Bond returns will probably be ho-hum next year -- just as they have been in 2015 -- according to the biggest investors.

JPMorgan Chase & Co., Fidelity Investments, Pacific Investment Management Co. and Goldman Sachs Group Inc. are all cautioning not to be too optimistic. Goldman Sachs predicts benchmark U.S. 10-year yields will climb to 3 percent by the end of 2016 from 2.29 percent Thursday.

U.S. government securities eked out a 0.7 percent gain this year, and developed-market sovereign debt slid 2.5 percent, based on Bloomberg World Bond Indexes, as the Federal Reserve raised interest rates on Dec. 16 for the first time in almost a decade. The odds of at least one more increase in 2016 are about 94 percent, futures contracts indicate, threatening to push bond yields higher worldwide.

“We’re expecting returns in the bond market like low-single digits to mid-single digits,” said Joyce Chang, global head of research in New York at JPMorgan. “That’s across the bond universe. That’s not much away from what we’re projecting for U.S. equities markets, which we think could also be sub 5 percent,” she said Wednesday in an interview with Bloomberg.

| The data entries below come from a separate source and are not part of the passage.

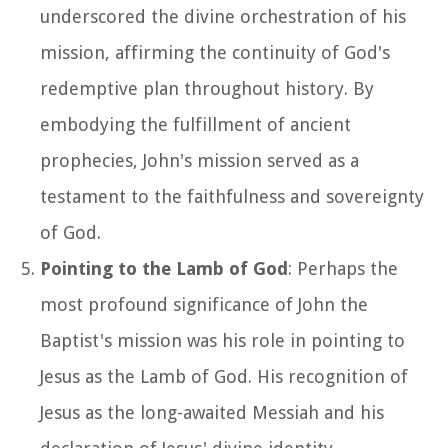
underscored the divine orchestration of his
mission, affirming the continuity of God's
redemptive plan throughout history. By
embodying the fulfillment of ancient
prophecies, John's mission served as a
testament to the faithfulness and sovereignty
of God.
Pointing to the Lamb of God
: Perhaps the
most profound significance of John the
Baptist's mission was his role in pointing to
Jesus as the Lamb of God. His recognition of
Jesus as the long-awaited Messiah and his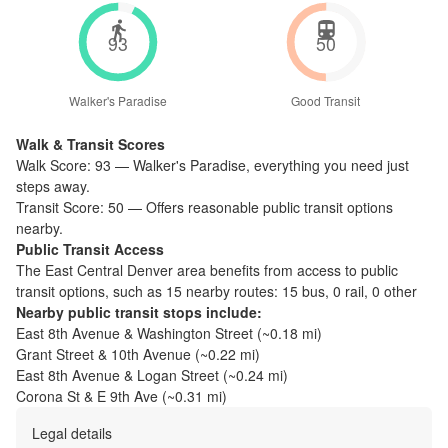
93
50
Walker's Paradise
Good Transit
Walk & Transit Scores
Walk Score:
93
—
Walker's Paradise
,
everything you need just
steps away.
Transit Score:
50
—
Offers reasonable public transit options
nearby.
Public Transit Access
The
East Central Denver
area benefits from access to public
transit options, such as
15 nearby routes: 15 bus, 0 rail, 0 other
Nearby public transit stops include:
East 8th Avenue & Washington Street
(~
0.18
mi)
Grant Street & 10th Avenue
(~
0.22
mi)
East 8th Avenue & Logan Street
(~
0.24
mi)
Corona St & E 9th Ave
(~
0.31
mi)
Legal details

The benchmark 10-year note yield fell two basis points, or 0.02 percentage point, to 2.27 percent at 10:18 a.m. in New York, based on Bloomberg Bond Trader data. The price of the 2.25 percent note due in November 2025 rose 7/32, or $2.19 per $1,000 face amount, to 99 27/32.


‘New Year’


Treasuries opened in London after being closed in Japan for a holiday. Trading will take place as usual Thursday in the U.K., end at 2 p.m. in New York and stay shut worldwide Friday for New Year’s Day, according to the Securities Industry and Financial Markets Association.

"U.S. Treasury yields are below where we thought they would be a year ago" as a decline in oil prices capped inflation, Francesco Garzarelli, Goldman Sachs’s co-head of macro and markets research in London, wrote in a report Wednesday. Higher policy rates in the U.S., a pickup in inflation and economic growth will propel yields higher in 2016, Garzarelli said.

An investor would lose about 3.2 percent if Goldman Sachs’s yield forecast proves to be accurate, data compiled by Bloomberg show. Goldman Sachs and JPMorgan are both primary dealers, the 22 firms that trade directly with the Fed and underwrite the U.S. debt.

Yields may “move up slowly,” said Tony Crescenzi, a market strategist at Pimco, which has $1.47 trillion in assets and manages the world’s biggest actively run bond fund. Ten-year yields will probably be in a range of about 2.25 percent to 2.75 percent, with the band rising from 2 percent to 2.50 percent, Crescenzi, who is based in Newport Beach, California, said in an interview with Bloomberg Wednesday.